— WHAT IS BEING ASKED —
Starting at the line that contains "Pénzügyek a munka és vállalkozás v", write out each line exactly through the last one in the material below, and nothing more; omit all pictures.
________________________
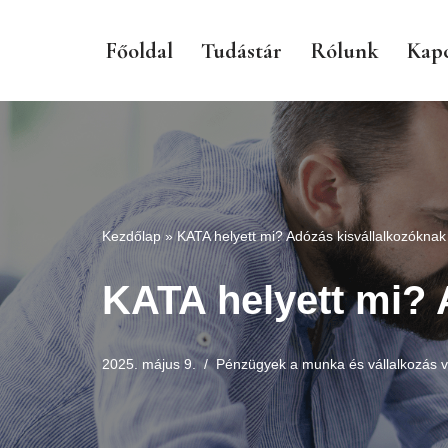
Főoldal
Tudástár
Rólunk
Kapc
Skip
to
content
Kezdőlap
»
KATA helyett mi? Adózás kisvállalkozóknak
KATA helyett mi? 
2025. május 9.
Pénzügyek a munka és vállalkozás v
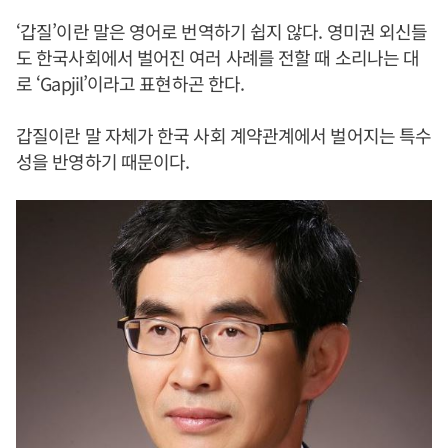
‘갑질’이란 말은 영어로 번역하기 쉽지 않다. 영미권 외신들
도 한국사회에서 벌어진 여러 사례를 전할 때 소리나는 대
로 ‘Gapjil’이라고 표현하곤 한다.
갑질이란 말 자체가 한국 사회 계약관계에서 벌어지는 특수
성을 반영하기 때문이다.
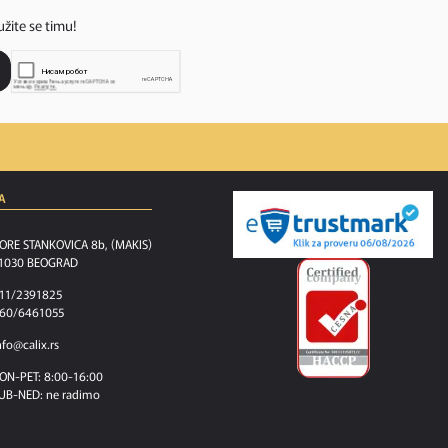
užite se timu!
A
ORE STANKOVICA 8b, (MAKIS)
1030 BEOGRAD
11/2391825
60/6461055
nfo@calix.rs
ON-PET: 8:00-16:00
UB-NED: ne radimo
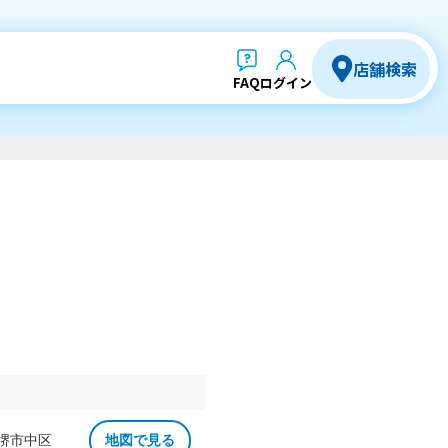
店舗検索
FAQ
ログイン
 堺市中区
地図で見る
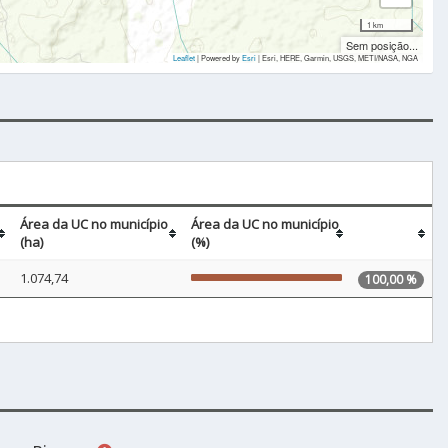
1 km
Sem posição...
Leaflet
| Powered by
Esri
|
Esri, HERE, Garmin, USGS, METI/NASA, NGA
Área da UC no município
Área da UC no município
(ha)
(%)
1.074,74
100,00 %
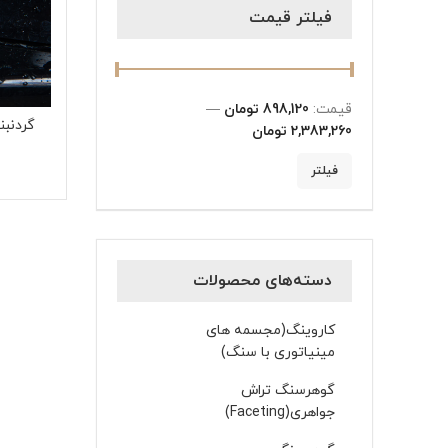
فیلتر قیمت
قیمت:
898,120 تومان
—
گردنبن
2,383,260 تومان
فیلتر
دسته‌های محصولات
کاروینگ(مجسمه های
مینیاتوری با سنگ)
گوهرسنگ تراش
جواهری(Faceting)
________________________
— ANSWER AREA —
Pénzügyek a munka és vállalkozás v
‘갑질’이란 말은 영어로 번역하기 쉽지 않다. 영미권 외신들
도 한국사회에서 벌어진 여러 사례를 전할 때 소리나는 대
로 ‘Gapjil’이라고 표현하곤 한다.
갑질이란 말 자체가 한국 사회 계약관계에서 벌어지는 특수
성을 반영하기 때문이다.
užite se timu!
A
ORE STANKOVICA 8b, (MAKIS)
1030 BEOGRAD
11/2391825
60/6461055
nfo@calix.rs
ON-PET: 8:00-16:00
UB-NED: ne radimo
店舗検索
FAQ
ログイン
 堺市中区
地図で見る
1 km
Sem posição...
Leaflet
| Powered by
Esri
|
Esri, HERE, Garmin, USGS, METI/NASA, NGA
Área da UC no município
Área da UC no município
(ha)
(%)
1.074,74
100,00 %
فیلتر قیمت
قیمت:
898,120 تومان
—
گردنبن
2,383,260 تومان
فیلتر
دسته‌های محصولات
کاروینگ(مجسمه های
مینیاتوری با سنگ)
گوهرسنگ تراش
جواهری(Faceting)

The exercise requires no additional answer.